Okra Stew is one of my very favorite meals.
Known as bamia in Arabic.
I love Okra, and I love how it is flavored and cooked to make this okra stew.
Served with plain rice this recipe does it for me everytime.
Okra is one of those foods that not everyone is necessarily familiar with.
It is indigenous to the continent of Africa, and is heat and drought tolerant plant that is related to cocoa, cotton and hibiscus.
Okra has a viscous and gelatinous consistency when cooked that I personally like very much.
This type of slimy feeling can be a challenge for some.

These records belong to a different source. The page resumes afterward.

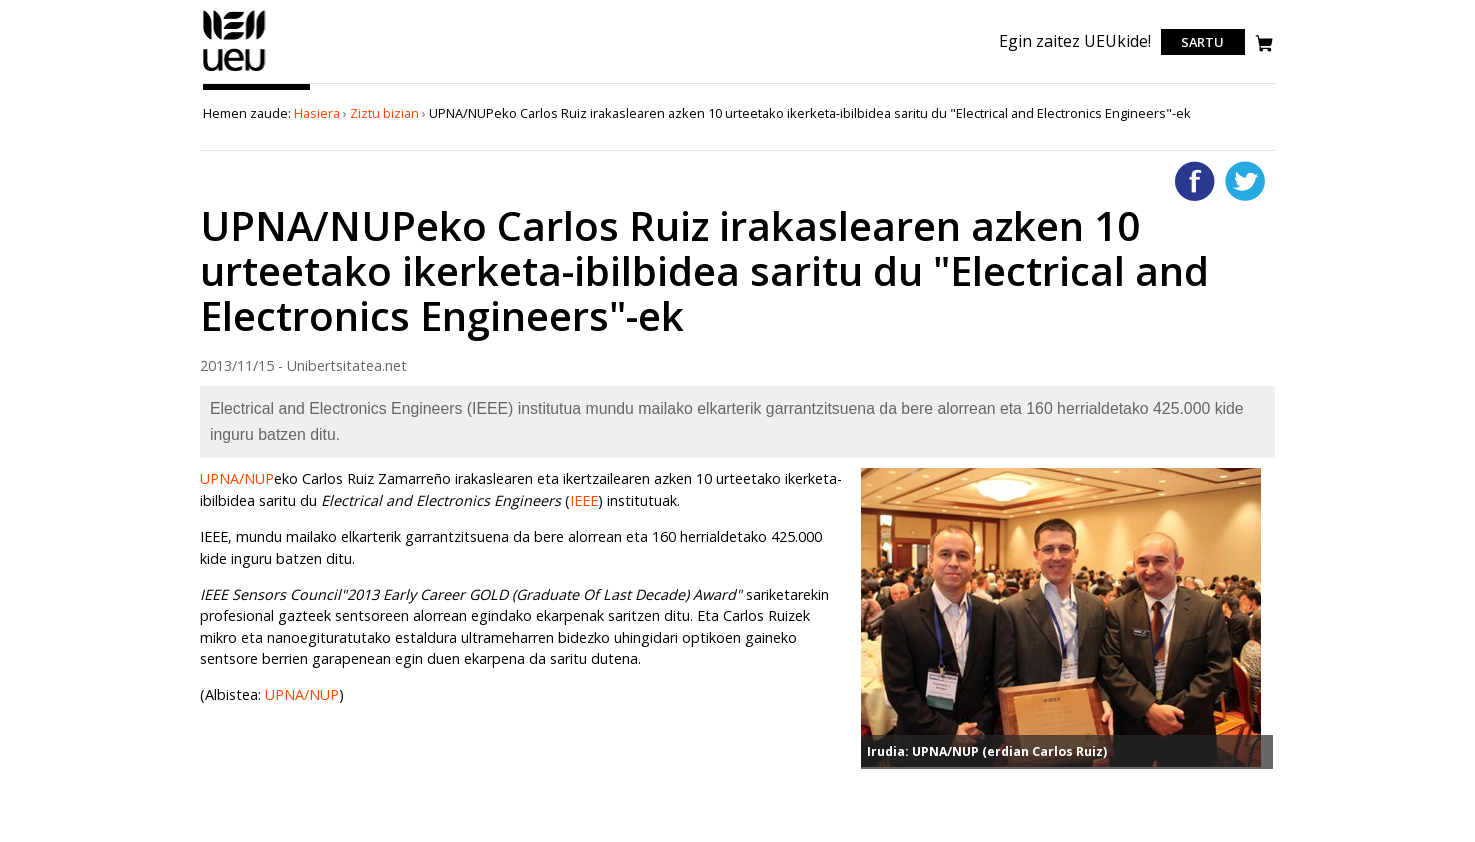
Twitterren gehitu (1245, 181)
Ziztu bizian (384, 113)
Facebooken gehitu (1195, 181)
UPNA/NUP (237, 478)
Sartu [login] (1202, 42)
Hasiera (317, 113)
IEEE (584, 500)
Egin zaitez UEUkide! (1075, 41)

Especially people who are sensitive to the texture of foods.
But I would recommend that people develop a taste for this wonderful vegetable.
It is so so good!
And good for you.
The fiber alone is worth making this a regular food in your diet.
Not to mention the vitamin A, flavonoid antioxidants such as beta carotene, xanthin and lutein.
And that is not all, there is vitamin C, folates, niacin, B6, thiamin, pantothenic acid, vitamin K and so much more.
This is why okra is known as ‘The Slimy Superfood’ and needs to be a big part of your diet.
This delicious okra stew is one way to partake in this superfood.
Coriander and cumin bring all the flavors together in your mouth for a mouthwatering treat.
Be sure to use small, young okra for this stew.
The bigger okra grows the more fibrous it gets, which means it begins to feel a bit like you are chewing on cardboard when it is over ripe.
Spring has finally sprung here which means being outdoors in the sunshine is very pleasant.
I do enjoy gardening so the nice weather is a welcome change.
I’ve been trying to get the backyard into some kind of shape so that time spent out there will be enjoyable.
I’m looking forward to having many of my meals outside under the mulberry tree.
I can’t tell you how wonderful it is to have my breakfast outside after getting back from the gym and my morning swim.
The air is cool with that warm feeling if that makes sense.
Breakfast is so welcome after swimming for an hour, and being outside is a bonus.
The backyard is also a great place for a nice barbeque.
Shish Kabobs, kafta, chicken, grilled vegetables, all on the menu, with okra stew as a side dish with salads, along with other mezze dishes.
This dish is good hot or cold, and it served as a side with many different foods, or it can sit on a plate as part of a mezze.
Very versatile and very, very tasty!
- Pour the olive oil in a pot over medium heat.
- Add onion and garlic. Fry until they soften and begin to become translucent.
- Add the diced tomato.
- Add the okra. Stir until mixed.
- Pour in vegetable stock.
- Add coriander, cumin, allspice, salt and pepper.
- Add tomato paste.
- Add dash of lemon juice.
- Add a little water if stew is too thick. Just enough to thin it to your liking.